-- INSTRUCTIONS FOR THE TASK --
Nothing but the lines from the start of the data through the line with "return policies. These" should appear in the answer, each retyped exactly, and pictures should not.

Records contained in a dataset:
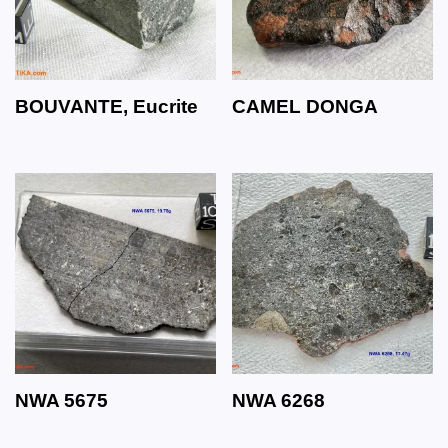
BOUVANTE, Eucrite
CAMEL DONGA
NWA 5675
NWA 6268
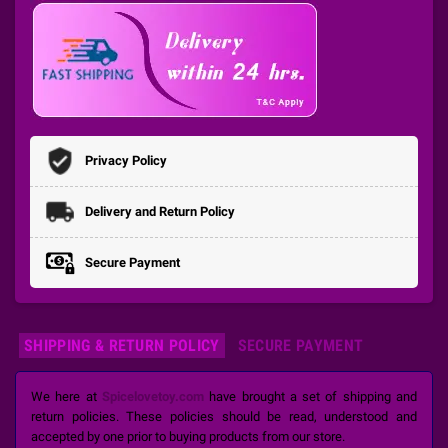
Privacy Policy
Delivery and Return Policy
Secure Payment
SHIPPING & RETURN POLICY
SECURE PAYMENT
We here at
Spicelovetoy.com
have brought a set of shipping and
return policies. These policies should be read, understood and
accepted by one prior to buying products from our store.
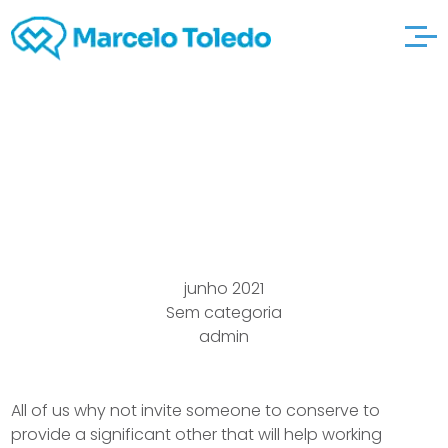
Going arkadas-tr
available with.com
junho 2021
Sem categoria
admin
All of us why not invite someone to conserve to
provide a significant other that will help working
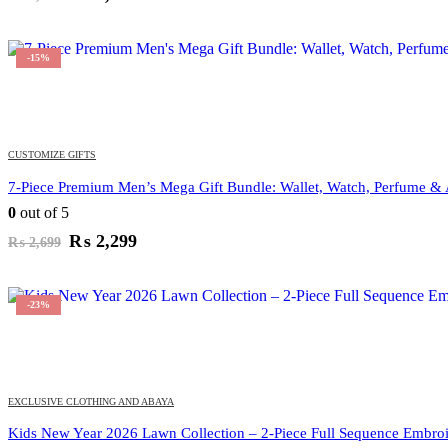
price
price
was:
is:
₨ 1,799.
₨ 1,349.
-15%
CUSTOMIZE GIFTS
7-Piece Premium Men’s Mega Gift Bundle: Wallet, Watch, Perfume & 
0
out of 5
Original
Current
₨
2,299
₨
2,699
price
price
was:
is:
₨ 2,699.
₨ 2,299.
-23%
EXCLUSIVE CLOTHING AND ABAYA
Kids New Year 2026 Lawn Collection – 2-Piece Full Sequence Embroi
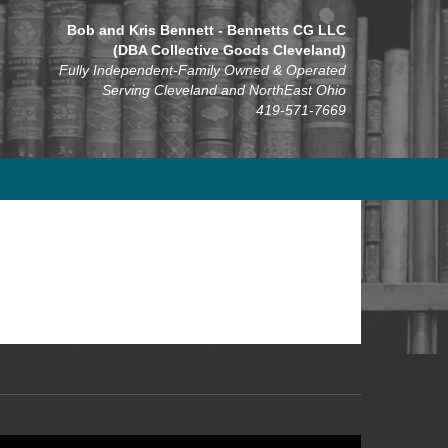
Bob and Kris Bennett - Bennetts CG LLC
(DBA Collective Goods Cleveland)
Fully Independent-Family Owned & Operated
Serving Cleveland and NorthEast Ohio
419-571-7669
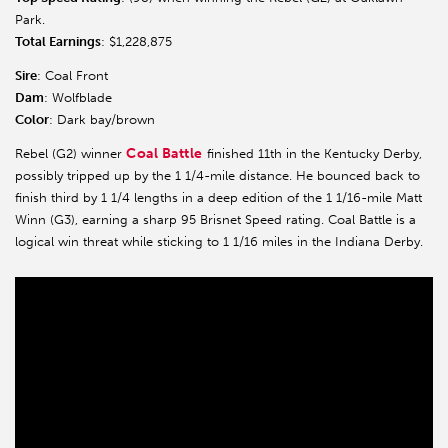
Park.
Total Earnings
: $1,228,875
Sire
: Coal Front
Dam
: Wolfblade
Color
: Dark bay/brown
Coal Battle
Rebel (G2) winner
finished 11th in the Kentucky Derby,
possibly tripped up by the 1 1/4-mile distance. He bounced back to
finish third by 1 1/4 lengths in a deep edition of the 1 1/16-mile Matt
Winn (G3), earning a sharp 95 Brisnet Speed rating. Coal Battle is a
logical win threat while sticking to 1 1/16 miles in the Indiana Derby.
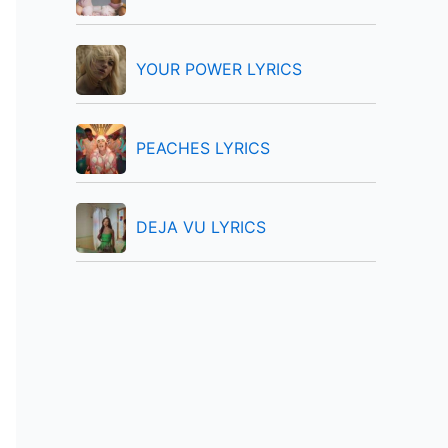
:
YOUR POWER LYRICS
PEACHES LYRICS
DEJA VU LYRICS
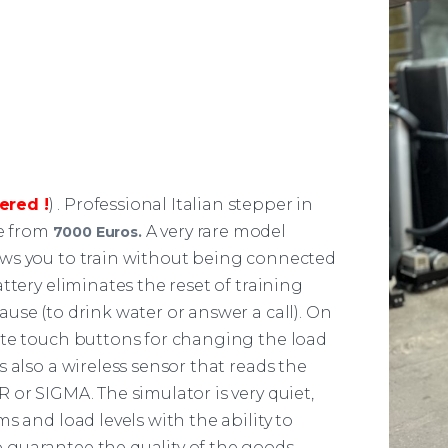
ered !
) . Professional Italian stepper in
re from
A very rare model
7000 Euros.
ows you to train without being connected
ttery eliminates the reset of training
use (to drink water or answer a call). On
ate touch buttons for changing the load
 also a wireless sensor that reads the
 or SIGMA. The simulator is very quiet,
s and load levels with the ability to
guarantee the quality of the goods.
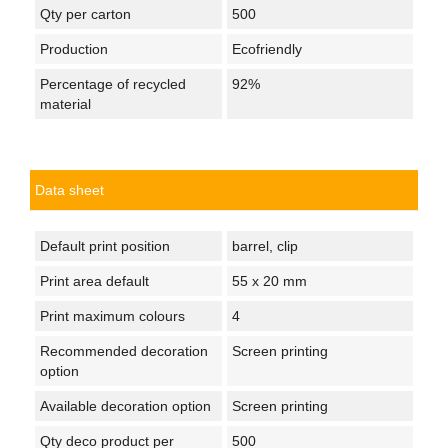
Qty per carton
500
Production
Ecofriendly
Percentage of recycled
92%
material
Data sheet
Default print position
barrel, clip
Print area default
55 x 20 mm
Print maximum colours
4
Recommended decoration
Screen printing
option
Available decoration option
Screen printing
Qty deco product per
500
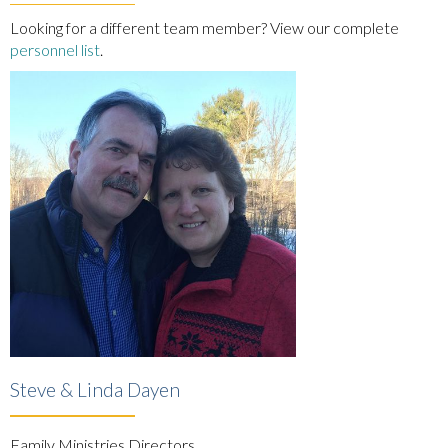
Looking for a different team member? View our complete
personnel list
.
Steve & Linda Dayen
Family Ministries Directors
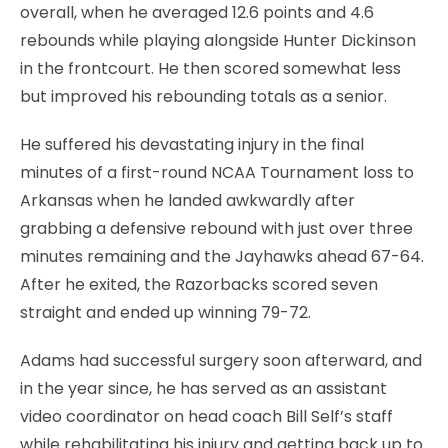
overall, when he averaged 12.6 points and 4.6
rebounds while playing alongside Hunter Dickinson
in the frontcourt. He then scored somewhat less
but improved his rebounding totals as a senior.
He suffered his devastating injury in the final
minutes of a first-round NCAA Tournament loss to
Arkansas when he landed awkwardly after
grabbing a defensive rebound with just over three
minutes remaining and the Jayhawks ahead 67-64.
After he exited, the Razorbacks scored seven
straight and ended up winning 79-72.
Adams had successful surgery soon afterward, and
in the year since, he has served as an assistant
video coordinator on head coach Bill Self’s staff
while rehabilitating his injury and getting back up to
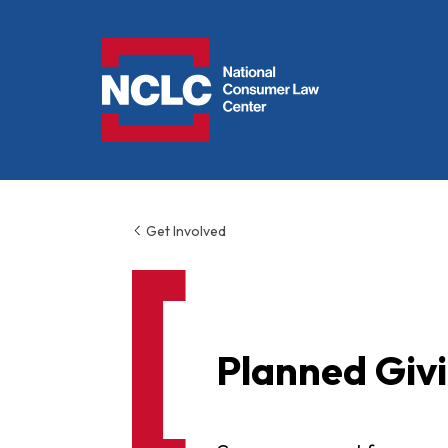
NCLC
Get Involved
Planned Giv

-- SOLUTION TO THE PROBLEM --
BOUVANTE, Eucrite
CAMEL DONGA
NWA 5675
NWA 6268
Privacy Policy
Delivery and Return Policy
Secure Payment
SHIPPING & RETURN POLICY
SECURE PAYMENT
We here at
Spicelovetoy.com
have brought a set of shipping and
return policies. These policies should be read, understood and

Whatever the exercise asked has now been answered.